I won’t go into that. What I want to focus on is this. A while ago I was reading John’s opening words in His account of the Gospel, and I came to this:
No one has seen God at any time; the only begotten Son who is in the bosom of the Father, He has declared Him (Jn. 1:18 NKJV).
There were those same words, “in the bosom of…” I stopped reading. In my mind’s eye, I saw Jesus reclining in the bosom of the Father just the way John reclined in the bosom of Jesus at that supper.
It is a beautiful image to me, a precious image: the Son of God reclining in the bosom of the Father. And I think that when John wrote these words he could well have had in his own mind’s eye that supper, and himself reclining in Jesus’ bosom. If he knew that he was the disciple Jesus loved, he also knew that Jesus was the Son the Father loved.
It was, in a sense, an exclusive love.
This is My beloved Son in whom is all my delight…”
The Father loved no one else the way He loved His Son. But it was never God’s intention that this exclusive love be forever confined there. It was exclusive, but it was not confined.
For, Jesus said during that same supper, speaking to them all, “As the Father hath loved Me so [that is, even so] have I loved you: continue ye in My love” (Jn. 15:9).
We know He was speaking to them all. But if that is so, what was there about John? Why did John call himself the disciple whom Jesus loved? Was this too a special love, something exclusive, for John alone?
Not according to the verse we just quoted. As the Father loves the Son, the Son loves all His disciples.
I think that John called himself this—the disciple whom Jesus loved—simply because there was a certain trusting childlikeness about John, a certain open facedness, that enabled him to receive Jesus’ love, whereas the others (much like you and I?) had questions and doubts about themselves, and therefore doubts as to Jesus’ love for them.
I do pray that you and I become more sure of the love of Jesus for us, and, like John, take the risk of reclining our head in His bosom. We will surely make a wonderful discovery.
One more thing. We find John writing many years later:
We have known and believed the love that God hath to us (1 Jn. 4:16).
How did John know that? It was because John had seen this love before his very eyes in the Son of God.

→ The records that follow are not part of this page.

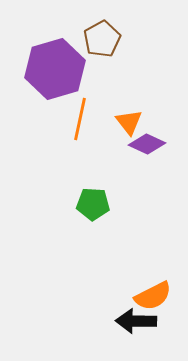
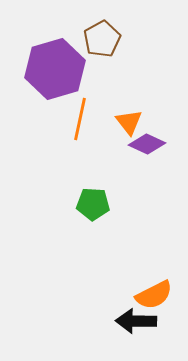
orange semicircle: moved 1 px right, 1 px up
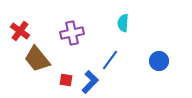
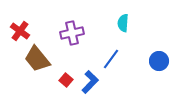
blue line: moved 1 px right, 1 px up
red square: rotated 32 degrees clockwise
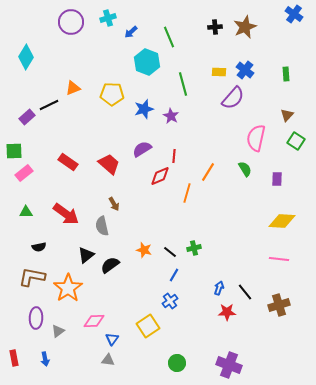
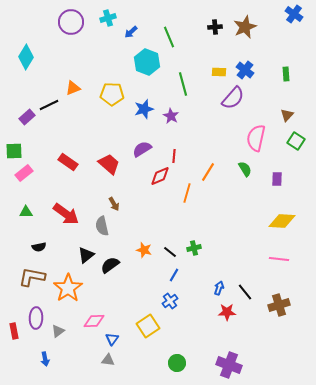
red rectangle at (14, 358): moved 27 px up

The love he saw in this Man… somehow he began to realize, to know, that it was the love of God, that it was God the Father dwelling in this Man, and revealing His love. John saw it, and believed, and came boldly to Him—I don’t mean brazenly, I mean boldly, openly, trustingly—and reclined his head in His bosom.
Who’s bosom? Since the Son of God Himself reclines in the bosom of the Father, it was the Father’s love that John was reclining in when he reclined in Jesus’ bosom.
For that is the nature of the Son of God. The Father dwelt in Him; He was the revelation of God the Father—the Father’s love. Paul called Jesus, “the Son of His love” (Col. 1:13). The Son of God’s love. It is the love of God that is in Christ Jesus our Lord (Rom. 8:39).
And what was the result of John reclining his head in Jesus’ bosom, and knowing, believing, that God loved him? It is that John himself was filled to overflowing with that same love. It is a continual stream through all his writings. “Beloved, let us love one another…” John knew he was beloved, knew he was loved, knew he was the disciple Jesus loved. Therefore, he loved.
That is God’s intention in loving us. God intends that same love—the love of God that dwelt in Jesus—to dwell in you and I. Jesus prayed as much during that same supper.
I have declared (made known) unto them Thy Name, and will declare it (make it known), that the love wherewith Thou hast loved Me may be in them, and I in them (Jn. 17:26).
You mean the very love of God dwelling in you and me as He dwelt in Jesus? The love of God? And people seeing that love before their very eyes? When this happens, beloved (I don’t use that word tritely), we might well discover others around us taking the risk of reclining their head in our bosom.